People With Obesity Have Heads TooMonday, January 17, 2011
The media abounds with pictures and video clips of obese torsos. While this may be done out of consideration or respect for the individuals, there is actually considerable literature that supports the notion that this form of depicting people with excess weight is actually demeaning and does much to de-personalise and stereotype obese individuals.
As regular readers will be aware, this morning I will be opening the First National Summit on Weight Bias here in Toronto – one of the major issues that I am sure will be discussed is the depiction and presentation of obesity in the media. (btw – the Summit is completely sold out!)

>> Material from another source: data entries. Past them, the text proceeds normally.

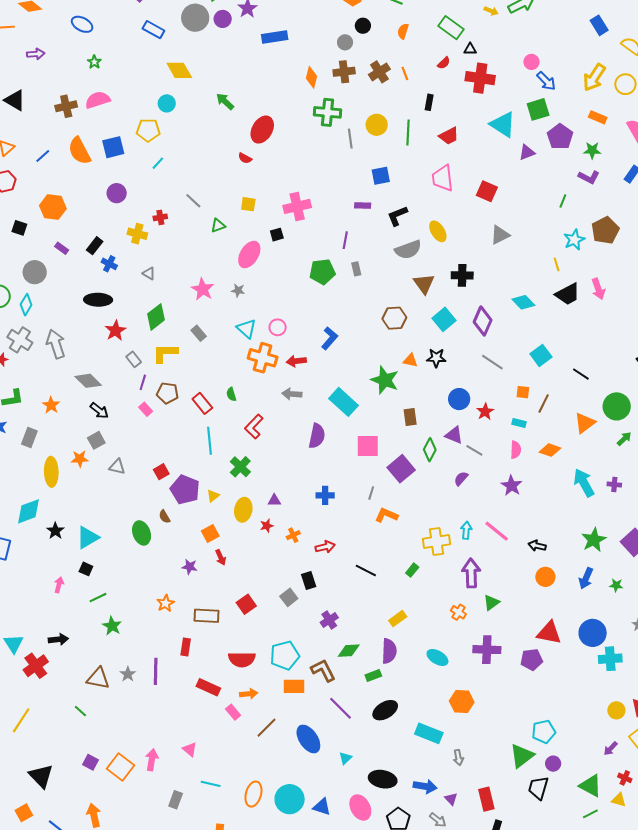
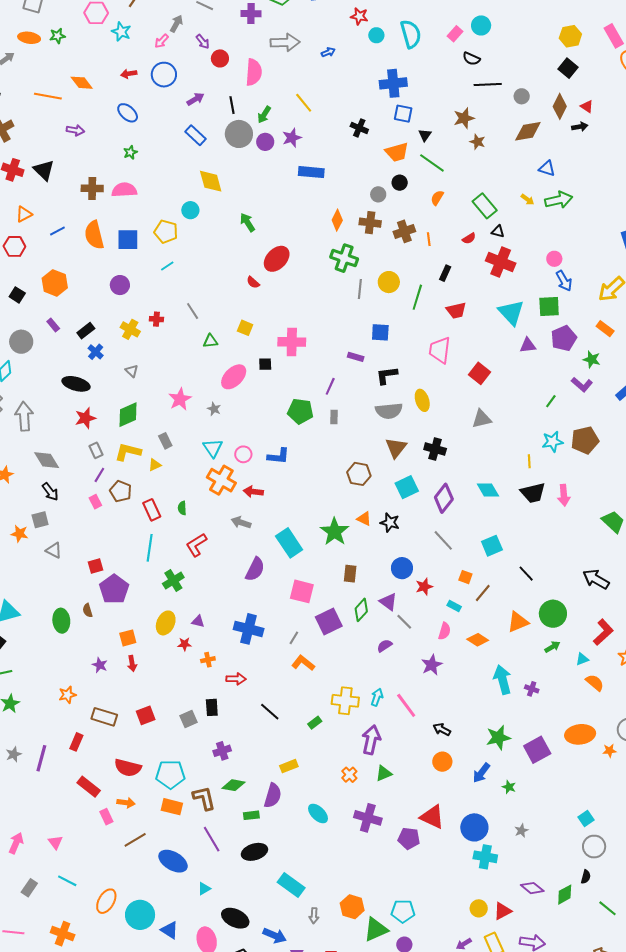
blue L-shape: (330, 338) -> (278, 456), moved, turned 40
blue cross: (325, 495) -> (249, 629), size x1.6
yellow triangle: (213, 496) -> (155, 465), moved
orange hexagon: (462, 702) -> (352, 907), moved
blue ellipse: (308, 739) -> (173, 861), turned -40

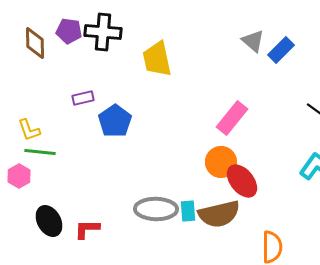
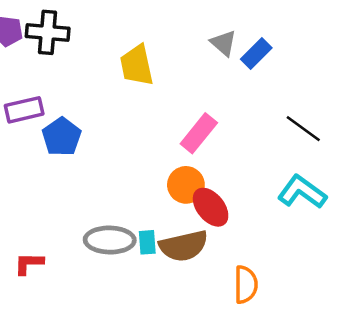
yellow trapezoid: (157, 59) -> (137, 65), moved
purple rectangle: (83, 98) -> (24, 110), size x1.5

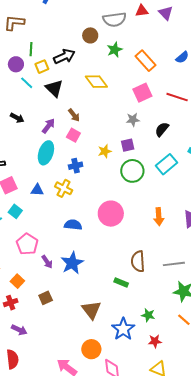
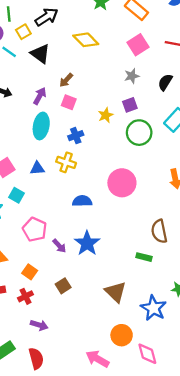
brown arrow: (74, 115) -> (66, 80), turned 88

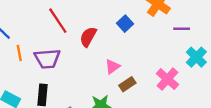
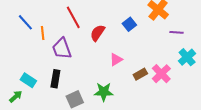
orange line: (19, 53) -> (43, 33), moved
purple trapezoid: (47, 59) -> (62, 49), turned 70
brown rectangle: (127, 84) -> (140, 74), moved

This may therefore be a good opportunity to point my readers (especially those who work for the media) to “Guidelines for the Portrayal of Obese Persons in the Media” developed by the Rudd Center for Food Policy and Obesity at Yale University and The Obesity Society (TOS).
As the document states:
“Mainstream journalists have an obligation to be fair, balanced, and accurate in their reporting of obesity and persons whose lives are affected by obesity. Unfortunately, overweight and obese persons are often portrayed negatively and disparagingly in the media, and reports about the causes and solutions to obesity are often framed in ways that reinforce stigma. These portrayals perpetuate damaging weight-based stereotypes and contribute to the pervasive bias and discrimination that overweight and obese persons experience in everyday life.“
Specifically the Guidelines have the following piece of advise for journalists:
Respect Diversity and Avoid Stereotypes
1. Avoid portrayals of overweight and obese persons merely for the purpose of humor or ridicule.
2. Avoid weight-based stereotypes (e.g., such as obese persons are “lazy” or “lacking in willpower”).
3. Present overweight and obese persons in a diverse manner, including both women and men, of all ages, of different appearances and ethnic backgrounds, of different opinions and interests, and in a variety of roles.
4. Portray overweight and obese individuals as persons who have professions, expertise, authority, and skills in a range of activities and settings.
5. Do not place an unnecessary or distorted emphasis on body weight. Descriptions of a person’s body weight should not imply negative assumptions about his or her character, intelligence, abilities, or lifestyle habits.
The Guidelines also address the use of proper language and terminology and call on journalists to aim for balanced and accurate coverage of obesity by ensuring that news stories, articles, and reports about obesity are grounded in scientific findings and evidence-based research.
Journalists reporting on obesity should be familiar with its complex causes, including environmental, biological, genetic, economic, social and individual factors, as well as the current scientific evidence on the treatment of obesity and weight loss.
Photographs used for journalistic purposes should be chosen carefully to avoid stigma and pejorative portrayals of obese people.
Examples of pejorative pictures that should be avoided include the following:
1. Photographs that place unnecessary emphasis on excess weight or that isolate obese persons’ body parts (e.g. abdomens or buttocks). This includes pictures of obese individuals from the neck down (or with face blocked) for anonymity.
2. Pictures that depict obese persons engaging in stereotypical behaviors (e.g., eating junkfood, engaging in sedentary behavior). If these photographs are chosen, they should be accompanied by pictures portraying obese persons in ways that challenge weight-based stereotypes (e.g., eating healthy foods, engaging in physical activity).
3. Photographs that depict obese persons in scantily clad clothing or looking disheveled in their appearance. Instead, select appropriate photographs, videos, and images that portray obese persons in the following manner:
i) Engaging in diverse activities, roles, careers, and lifestyle behaviors
ii) Portrayed in appropriate-fitting clothing and a well-kept appearance
iii) Depicted in a neutral manner, free of additional characteristics that might otherwise perpetuate weight-based stereotypes.
When selecting an image, video, or photograph of an obese person, consider the following questions:
1. Does the image imply or reinforce negative stereotypes?
2. Does the image portray an obese person in a respectful manner? Is the individual’s dignity maintained?
3. What are the alternatives? Can another photo or image convey the same message and eliminate possible bias?
4. What is the news value of the particular image?
5. Who might be offended, and why?
6. Is there any missing information from the photograph?
7. What are the possible consequences of publishing the image?
Media aside, I think these guidelines should be considered by anyone given a talk on obesity that involves the use of media (slides, videos, etc.).
Unfortunately, many of my colleagues – even those working in obesity – often include stereotypic depiction of obese individuals and even jokes and cartoons in their presentations. That this is often done with little else in mind than to evoke a cheap laugh from the audience makes this practice even more deplorable.
I for one have taken care to delete all such images and pictures from my presentations unless they very specifically serve a purpose (e.g. in a talk on weight bias as an example of what not to do). I can only urge my colleagues (and students) to do the same.